_Exercise objective_
Exactly reproduce the lines from the top of the entries below through the line containing "Acesso no Android, iOS, Windows e Mac", with both ends included.

* * * * * * *

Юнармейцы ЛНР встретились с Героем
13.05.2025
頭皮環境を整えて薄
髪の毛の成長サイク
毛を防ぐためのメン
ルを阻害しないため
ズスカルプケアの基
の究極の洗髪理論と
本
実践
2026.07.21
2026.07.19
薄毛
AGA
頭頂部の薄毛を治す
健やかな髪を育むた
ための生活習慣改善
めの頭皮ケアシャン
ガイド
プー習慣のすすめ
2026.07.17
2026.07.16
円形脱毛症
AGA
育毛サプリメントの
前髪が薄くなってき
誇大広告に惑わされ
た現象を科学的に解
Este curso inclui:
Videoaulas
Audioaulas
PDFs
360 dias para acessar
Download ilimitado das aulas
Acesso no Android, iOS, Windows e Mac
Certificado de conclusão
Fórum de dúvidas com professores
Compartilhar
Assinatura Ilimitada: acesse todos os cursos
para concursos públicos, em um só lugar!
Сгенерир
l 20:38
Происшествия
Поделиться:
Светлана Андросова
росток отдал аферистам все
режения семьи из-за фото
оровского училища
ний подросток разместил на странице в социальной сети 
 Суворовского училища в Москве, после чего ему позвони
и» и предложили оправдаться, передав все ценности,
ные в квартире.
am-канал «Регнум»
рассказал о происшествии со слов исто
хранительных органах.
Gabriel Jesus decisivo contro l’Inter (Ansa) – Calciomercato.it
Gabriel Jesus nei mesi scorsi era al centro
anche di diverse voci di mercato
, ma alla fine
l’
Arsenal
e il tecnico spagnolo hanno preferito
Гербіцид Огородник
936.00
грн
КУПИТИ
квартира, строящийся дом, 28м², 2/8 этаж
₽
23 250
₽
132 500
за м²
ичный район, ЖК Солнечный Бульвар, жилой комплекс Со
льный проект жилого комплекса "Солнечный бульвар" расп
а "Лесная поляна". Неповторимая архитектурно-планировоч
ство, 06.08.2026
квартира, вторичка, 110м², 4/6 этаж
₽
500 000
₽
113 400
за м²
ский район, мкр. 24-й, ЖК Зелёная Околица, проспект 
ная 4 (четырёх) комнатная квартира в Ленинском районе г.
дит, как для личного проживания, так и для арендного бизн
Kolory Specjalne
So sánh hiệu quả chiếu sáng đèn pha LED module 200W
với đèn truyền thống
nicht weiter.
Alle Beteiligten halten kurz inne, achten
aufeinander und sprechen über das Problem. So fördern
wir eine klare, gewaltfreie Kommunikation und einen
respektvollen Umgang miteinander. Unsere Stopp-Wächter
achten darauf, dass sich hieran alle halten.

* * * * * * *

_Result of this exercise_
Юнармейцы ЛНР встретились с Героем
13.05.2025
頭皮環境を整えて薄
髪の毛の成長サイク
毛を防ぐためのメン
ルを阻害しないため
ズスカルプケアの基
の究極の洗髪理論と
本
実践
2026.07.21
2026.07.19
薄毛
AGA
頭頂部の薄毛を治す
健やかな髪を育むた
ための生活習慣改善
めの頭皮ケアシャン
ガイド
プー習慣のすすめ
2026.07.17
2026.07.16
円形脱毛症
AGA
育毛サプリメントの
前髪が薄くなってき
誇大広告に惑わされ
た現象を科学的に解
Este curso inclui:
Videoaulas
Audioaulas
PDFs
360 dias para acessar
Download ilimitado das aulas
Acesso no Android, iOS, Windows e Mac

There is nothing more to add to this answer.